Records excerpted from a collection:
● ● ● ● ● ● ●

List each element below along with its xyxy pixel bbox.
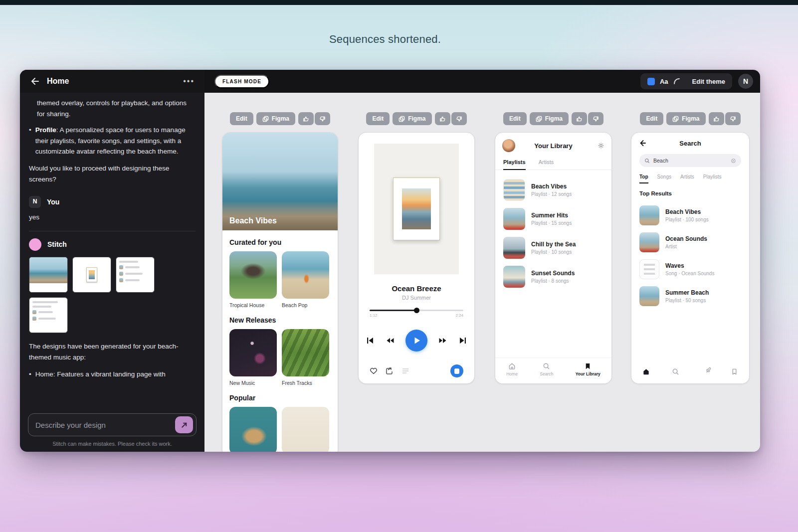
music-card[interactable]: Tropical House bbox=[229, 251, 277, 308]
flash-mode-badge[interactable]: FLASH MODE bbox=[214, 75, 269, 88]
music-card[interactable]: Beach Pop bbox=[282, 251, 329, 308]
page-caption: Sequences shortened. bbox=[0, 33, 770, 46]
back-arrow-icon[interactable] bbox=[638, 139, 646, 147]
edit-theme-button[interactable]: Aa Edit theme bbox=[640, 73, 732, 89]
album-art bbox=[282, 329, 329, 376]
thumbs-up-icon bbox=[303, 116, 309, 122]
search-header: Search bbox=[631, 133, 749, 151]
thumbs-down-button[interactable] bbox=[451, 112, 467, 125]
design-prompt-box bbox=[28, 413, 197, 436]
tab-songs[interactable]: Songs bbox=[657, 174, 671, 183]
thumbs-down-button[interactable] bbox=[315, 112, 330, 125]
skip-back-icon[interactable] bbox=[366, 336, 375, 345]
profile-avatar[interactable] bbox=[502, 139, 515, 152]
user-message: yes bbox=[29, 212, 196, 223]
settings-icon[interactable] bbox=[598, 142, 604, 149]
back-arrow-icon[interactable] bbox=[30, 77, 39, 86]
result-art bbox=[639, 286, 659, 306]
music-card[interactable] bbox=[282, 407, 329, 452]
figma-button[interactable]: Figma bbox=[393, 112, 431, 125]
mic-icon[interactable] bbox=[703, 364, 714, 375]
thumbs-up-button[interactable] bbox=[298, 112, 314, 125]
thumbnail-search-screen[interactable] bbox=[29, 297, 68, 333]
skip-forward-icon[interactable] bbox=[458, 336, 467, 345]
device-button[interactable] bbox=[450, 364, 463, 377]
edit-button[interactable]: Edit bbox=[366, 112, 390, 125]
edit-button[interactable]: Edit bbox=[503, 112, 527, 125]
progress-bar[interactable]: 1:12 2:24 bbox=[370, 310, 463, 318]
copy-icon bbox=[536, 116, 542, 122]
tab-artists[interactable]: Artists bbox=[539, 159, 554, 170]
phone-player-screen: Ocean Breeze DJ Summer 1:12 2:24 bbox=[358, 132, 475, 384]
topbar-right: Aa Edit theme N bbox=[640, 73, 753, 89]
thumbs-down-button[interactable] bbox=[588, 112, 603, 125]
nav-your-library[interactable]: Your Library bbox=[576, 362, 600, 376]
figma-button[interactable]: Figma bbox=[256, 112, 295, 125]
home-icon[interactable] bbox=[642, 368, 650, 375]
track-artist: DJ Summer bbox=[359, 295, 474, 301]
sidebar-header: Home ••• bbox=[20, 70, 204, 93]
figma-button[interactable]: Figma bbox=[666, 112, 705, 125]
music-card[interactable]: New Music bbox=[229, 329, 277, 386]
stitch-name: Stitch bbox=[47, 239, 67, 250]
tab-playlists[interactable]: Playlists bbox=[503, 159, 526, 170]
bookmark-icon[interactable] bbox=[731, 368, 738, 375]
library-header: Your Library bbox=[495, 133, 611, 156]
nav-home[interactable]: Home bbox=[506, 362, 518, 376]
section-title: Popular bbox=[229, 394, 331, 402]
hero-image: Beach Vibes bbox=[222, 133, 338, 230]
tab-artists[interactable]: Artists bbox=[680, 174, 694, 183]
thumbs-up-button[interactable] bbox=[572, 112, 587, 125]
thumbnail-home-screen[interactable] bbox=[29, 257, 68, 293]
thumbnail-library-screen[interactable] bbox=[116, 257, 155, 293]
result-item[interactable]: Summer BeachPlaylist · 50 songs bbox=[639, 286, 741, 306]
result-item[interactable]: Beach VibesPlaylist · 100 songs bbox=[639, 205, 741, 225]
user-avatar: N bbox=[29, 196, 41, 208]
thumbs-up-button[interactable] bbox=[435, 112, 450, 125]
edit-button[interactable]: Edit bbox=[230, 112, 253, 125]
card-label: Tropical House bbox=[229, 302, 277, 308]
search-input[interactable]: Beach bbox=[639, 154, 741, 167]
music-card[interactable]: Fresh Tracks bbox=[282, 329, 329, 386]
clear-icon[interactable] bbox=[731, 158, 736, 164]
bottom-nav bbox=[631, 359, 749, 383]
account-avatar[interactable]: N bbox=[738, 74, 753, 89]
search-icon[interactable] bbox=[672, 368, 679, 375]
send-button[interactable] bbox=[175, 416, 193, 433]
result-item[interactable]: Ocean SoundsArtist bbox=[639, 232, 741, 252]
thumbnail-player-screen[interactable] bbox=[72, 257, 111, 293]
corner-radius-icon bbox=[673, 78, 680, 85]
thumbs-down-button[interactable] bbox=[725, 112, 741, 125]
list-item[interactable]: Chill by the SeaPlaylist · 10 songs bbox=[503, 237, 603, 259]
nav-search[interactable]: Search bbox=[540, 362, 553, 376]
disclaimer-text: Stitch can make mistakes. Please check i… bbox=[20, 436, 204, 452]
edit-button[interactable]: Edit bbox=[640, 112, 663, 125]
list-item[interactable]: Summer HitsPlaylist · 15 songs bbox=[503, 208, 603, 230]
figma-button[interactable]: Figma bbox=[530, 112, 569, 125]
share-icon[interactable] bbox=[386, 367, 394, 375]
tab-top[interactable]: Top bbox=[639, 174, 648, 183]
rewind-icon[interactable] bbox=[386, 336, 395, 345]
music-card[interactable] bbox=[229, 407, 277, 452]
fast-forward-icon[interactable] bbox=[438, 336, 447, 345]
list-item[interactable]: Sunset SoundsPlaylist · 8 songs bbox=[503, 266, 603, 288]
item-title: Summer Hits bbox=[531, 212, 572, 219]
tab-playlists[interactable]: Playlists bbox=[703, 174, 722, 183]
item-subtitle: Playlist · 100 songs bbox=[665, 217, 709, 222]
play-button[interactable] bbox=[405, 330, 427, 352]
design-prompt-input[interactable] bbox=[35, 421, 171, 429]
theme-color-swatch-icon bbox=[647, 78, 655, 85]
result-item[interactable]: WavesSong · Ocean Sounds bbox=[639, 259, 741, 279]
thumbs-down-icon bbox=[730, 116, 736, 122]
progress-handle[interactable] bbox=[414, 308, 419, 313]
more-options-icon[interactable]: ••• bbox=[183, 77, 195, 86]
thumb-line bbox=[32, 301, 58, 303]
new-releases-row: New Music Fresh Tracks Latest bbox=[229, 329, 331, 386]
thumbs-up-button[interactable] bbox=[709, 112, 724, 125]
curated-row: Tropical House Beach Pop Summer bbox=[229, 251, 331, 308]
thumbs-up-icon bbox=[713, 116, 720, 122]
item-title: Beach Vibes bbox=[665, 208, 709, 215]
queue-icon[interactable] bbox=[401, 367, 409, 375]
favorite-icon[interactable] bbox=[370, 367, 378, 375]
list-item[interactable]: Beach VibesPlaylist · 12 songs bbox=[503, 179, 603, 201]
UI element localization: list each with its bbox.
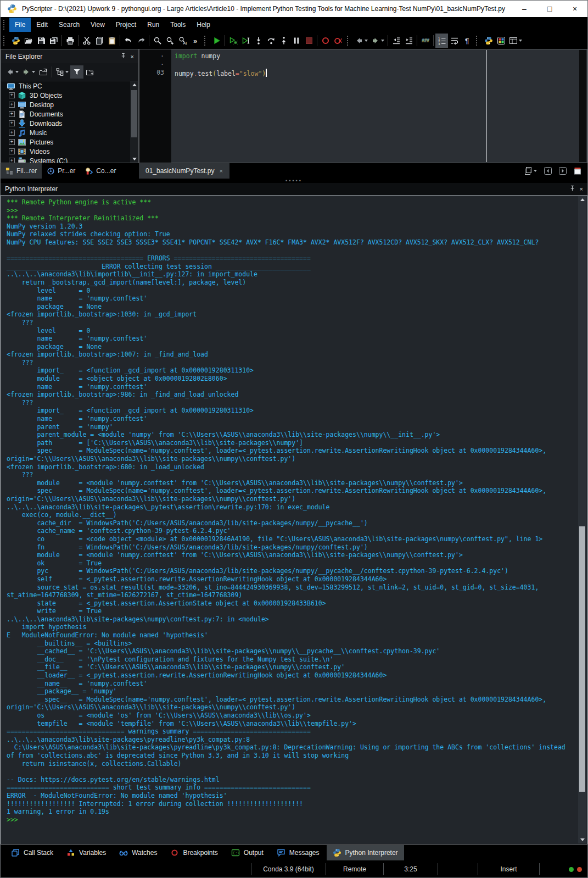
dock-tab-call-stack[interactable]: Call Stack — [5, 845, 59, 860]
goto-editor-folder-button[interactable] — [37, 65, 50, 79]
line-numbers-button[interactable]: 123 — [435, 34, 448, 48]
run-button[interactable] — [210, 34, 223, 48]
dock-tab-messages[interactable]: Messages — [271, 845, 326, 860]
word-wrap-button[interactable] — [448, 34, 461, 48]
panel-tab-coer[interactable]: Co...er — [80, 163, 121, 179]
indent-button[interactable] — [402, 34, 415, 48]
close-editor-button[interactable] — [572, 164, 583, 178]
expand-icon[interactable]: + — [9, 111, 15, 117]
debug-button[interactable] — [227, 34, 239, 48]
expand-icon[interactable]: + — [9, 92, 15, 98]
close-icon[interactable]: × — [131, 53, 134, 60]
save-button[interactable] — [35, 34, 47, 48]
toolbar-grip[interactable] — [347, 36, 350, 46]
scroll-down-icon[interactable] — [130, 155, 138, 163]
maximize-button[interactable]: □ — [537, 1, 562, 17]
previous-editor-button[interactable] — [542, 164, 553, 178]
layouts-button[interactable] — [507, 34, 524, 48]
save-all-button[interactable] — [47, 34, 60, 48]
toolbar-grip[interactable] — [3, 36, 7, 46]
new-python-module-button[interactable] — [9, 34, 22, 48]
tree-item-this-pc[interactable]: This PC — [1, 81, 138, 91]
tree-item-documents[interactable]: +Documents — [1, 109, 138, 119]
python-interpreter-console[interactable]: *** Remote Python engine is active ***>>… — [1, 195, 587, 844]
console-scrollbar[interactable] — [578, 196, 586, 843]
expand-icon[interactable]: + — [9, 120, 15, 126]
toolbar-overflow-button[interactable]: » — [189, 34, 201, 48]
ide-options-button[interactable] — [495, 34, 507, 48]
chevron-down-icon[interactable] — [519, 40, 522, 42]
console-scroll-thumb[interactable] — [579, 526, 585, 792]
menu-edit[interactable]: Edit — [31, 18, 53, 32]
tree-scrollbar[interactable] — [130, 81, 138, 163]
tree-item-3d-objects[interactable]: +3D Objects — [1, 91, 138, 100]
redo-button[interactable] — [135, 34, 147, 48]
expand-icon[interactable]: + — [9, 102, 15, 108]
copy-button[interactable] — [93, 34, 105, 48]
menu-grip[interactable] — [3, 20, 7, 30]
step-over-button[interactable] — [265, 34, 277, 48]
find-next-button[interactable] — [164, 34, 176, 48]
step-into-button[interactable] — [252, 34, 265, 48]
step-out-button[interactable] — [277, 34, 290, 48]
scroll-up-icon[interactable] — [578, 196, 586, 204]
show-paragraphs-button[interactable]: ¶ — [461, 34, 473, 48]
dock-tab-watches[interactable]: Watches — [113, 845, 163, 860]
menu-run[interactable]: Run — [142, 18, 165, 32]
cut-button[interactable] — [80, 34, 93, 48]
replace-button[interactable]: AB — [176, 34, 189, 48]
pause-button[interactable] — [290, 34, 303, 48]
find-button[interactable] — [151, 34, 164, 48]
editor-tab[interactable]: 01_basicNumPyTest.py × — [139, 163, 229, 179]
tree-item-downloads[interactable]: +Downloads — [1, 119, 138, 128]
open-file-button[interactable] — [22, 34, 35, 48]
tree-item-desktop[interactable]: +Desktop — [1, 100, 138, 109]
chevron-down-icon[interactable] — [534, 170, 537, 172]
menu-search[interactable]: Search — [53, 18, 85, 32]
editor-scrollbar[interactable] — [579, 50, 586, 162]
chevron-down-icon[interactable] — [365, 40, 368, 42]
expand-icon[interactable]: + — [9, 139, 15, 145]
tree-item-pictures[interactable]: +Pictures — [1, 137, 138, 147]
expand-icon[interactable]: + — [9, 148, 15, 154]
tree-view-button[interactable] — [54, 65, 70, 79]
chevron-down-icon[interactable] — [32, 71, 35, 73]
explorer-back-button[interactable] — [4, 65, 20, 79]
expand-icon[interactable]: + — [9, 130, 15, 136]
paste-button[interactable] — [105, 34, 118, 48]
navigate-back-button[interactable] — [353, 34, 369, 48]
panel-tab-prer[interactable]: Pr...er — [42, 163, 80, 179]
filter-button[interactable] — [70, 65, 83, 79]
chevron-down-icon[interactable] — [65, 71, 69, 73]
toolbar-grip[interactable] — [476, 36, 479, 46]
toolbar-grip[interactable] — [204, 36, 208, 46]
print-button[interactable] — [64, 34, 76, 48]
editor-code[interactable]: import numpy numpy.test(label="slow") — [171, 49, 587, 163]
menu-file[interactable]: File — [9, 18, 31, 32]
unindent-button[interactable] — [390, 34, 402, 48]
scroll-up-icon[interactable] — [130, 81, 138, 89]
dock-tab-output[interactable]: C:\Output — [225, 845, 270, 860]
python-versions-button[interactable] — [482, 34, 495, 48]
code-editor[interactable]: ··03 import numpy numpy.test(label="slow… — [139, 49, 587, 163]
panel-tab-filrer[interactable]: Fil...rer — [1, 163, 42, 179]
explorer-forward-button[interactable] — [20, 65, 37, 79]
clear-breakpoints-button[interactable] — [332, 34, 344, 48]
dock-tab-variables[interactable]: Variables — [60, 845, 112, 860]
horizontal-splitter[interactable]: ••••• — [1, 179, 587, 183]
pin-icon[interactable] — [569, 185, 575, 193]
menu-tools[interactable]: Tools — [165, 18, 191, 32]
tree-scroll-thumb[interactable] — [131, 90, 137, 137]
chevron-down-icon[interactable] — [381, 40, 384, 42]
menu-view[interactable]: View — [85, 18, 110, 32]
tab-close-icon[interactable]: × — [219, 168, 222, 174]
expand-icon[interactable]: + — [9, 158, 15, 163]
menu-project[interactable]: Project — [110, 18, 142, 32]
tree-item-music[interactable]: +Music — [1, 128, 138, 137]
tree-item-videos[interactable]: +Videos — [1, 147, 138, 156]
navigate-forward-button[interactable] — [369, 34, 386, 48]
minimize-button[interactable]: – — [512, 1, 537, 17]
close-button[interactable]: × — [562, 1, 587, 17]
pin-icon[interactable] — [120, 53, 126, 60]
next-editor-button[interactable] — [557, 164, 568, 178]
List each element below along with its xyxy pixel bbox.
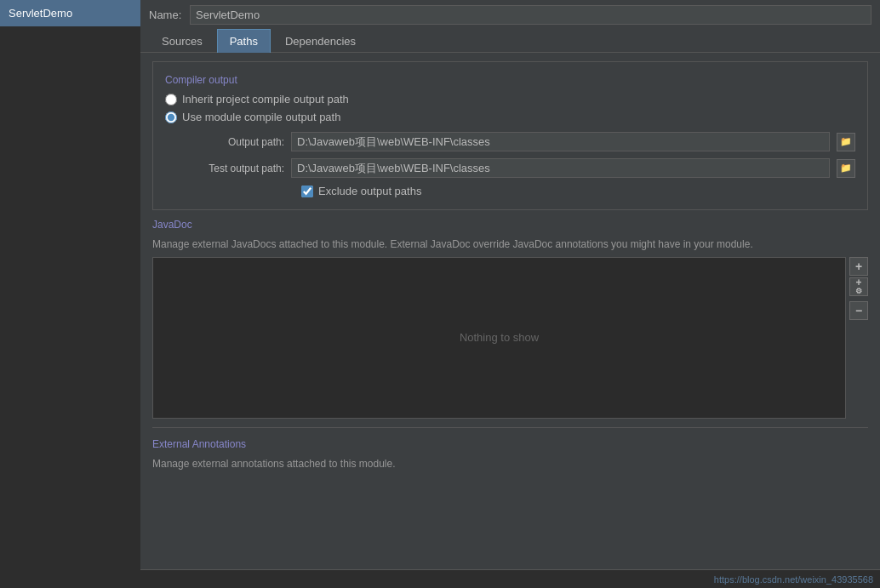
output-path-folder-btn[interactable]: 📁 [837, 133, 855, 151]
tab-paths[interactable]: Paths [217, 29, 271, 53]
compiler-output-title: Compiler output [165, 74, 855, 86]
exclude-checkbox[interactable] [301, 186, 313, 197]
status-url: https://blog.csdn.net/weixin_43935568 [714, 574, 873, 585]
name-input[interactable] [190, 5, 871, 25]
tab-sources[interactable]: Sources [149, 29, 215, 53]
test-output-path-label: Test output path: [182, 163, 284, 174]
javadoc-list-wrapper: Nothing to show + + ⚙ − [152, 257, 868, 419]
radio-inherit-label: Inherit project compile output path [182, 93, 349, 106]
exclude-label: Exclude output paths [318, 185, 421, 197]
tabs-bar: Sources Paths Dependencies [140, 28, 880, 53]
javadoc-description: Manage external JavaDocs attached to thi… [152, 237, 868, 252]
output-path-row: Output path: 📁 [182, 132, 855, 151]
output-path-label: Output path: [182, 136, 284, 148]
sidebar-item-servletdemo[interactable]: ServletDemo [0, 0, 140, 26]
radio-group: Inherit project compile output path Use … [165, 93, 855, 123]
radio-inherit[interactable] [165, 94, 177, 106]
main-panel: Name: Sources Paths Dependencies Compile… [140, 0, 880, 588]
name-row: Name: [140, 0, 880, 25]
name-label: Name: [149, 9, 183, 21]
javadoc-list: Nothing to show [152, 257, 846, 419]
test-output-path-input[interactable] [291, 158, 830, 178]
exclude-checkbox-row: Exclude output paths [301, 185, 855, 197]
output-path-input[interactable] [291, 132, 830, 151]
external-annotations-title: External Annotations [152, 438, 868, 450]
javadoc-title: JavaDoc [152, 219, 868, 231]
javadoc-side-buttons: + + ⚙ − [849, 257, 868, 419]
sidebar: ServletDemo [0, 0, 140, 588]
tab-dependencies[interactable]: Dependencies [272, 29, 369, 53]
javadoc-empty-text: Nothing to show [460, 331, 539, 344]
javadoc-section: JavaDoc Manage external JavaDocs attache… [152, 219, 868, 419]
test-output-path-row: Test output path: 📁 [182, 158, 855, 178]
radio-row-inherit: Inherit project compile output path [165, 93, 855, 106]
radio-row-module: Use module compile output path [165, 111, 855, 123]
test-output-folder-btn[interactable]: 📁 [837, 159, 855, 178]
tab-content: Compiler output Inherit project compile … [140, 53, 880, 569]
external-annotations-description: Manage external annotations attached to … [152, 457, 868, 471]
javadoc-add-settings-btn[interactable]: + ⚙ [849, 277, 868, 296]
radio-module[interactable] [165, 111, 177, 123]
compiler-output-section: Compiler output Inherit project compile … [152, 61, 868, 210]
external-annotations-section: External Annotations Manage external ann… [152, 427, 868, 471]
radio-module-label: Use module compile output path [182, 111, 340, 123]
javadoc-remove-btn[interactable]: − [849, 301, 868, 320]
javadoc-add-btn[interactable]: + [849, 257, 868, 276]
status-bar: https://blog.csdn.net/weixin_43935568 [140, 569, 880, 588]
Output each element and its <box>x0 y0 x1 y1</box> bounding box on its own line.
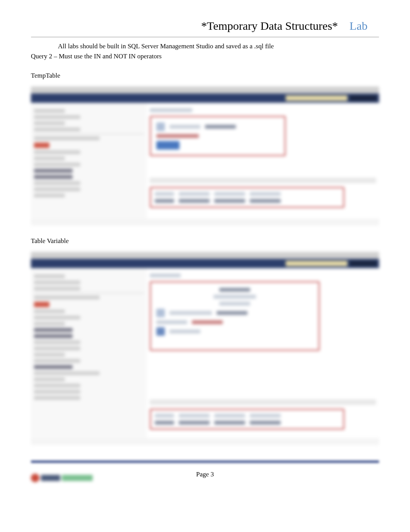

● ● ● ● ● ● ●

Check each line above for the string "settings" and return those that contain it.

*Solution to this problem*:
settings-icon[interactable] bbox=[598, 142, 604, 149]
javadoc-add-settings-btn[interactable]: + ⚙ [849, 277, 868, 296]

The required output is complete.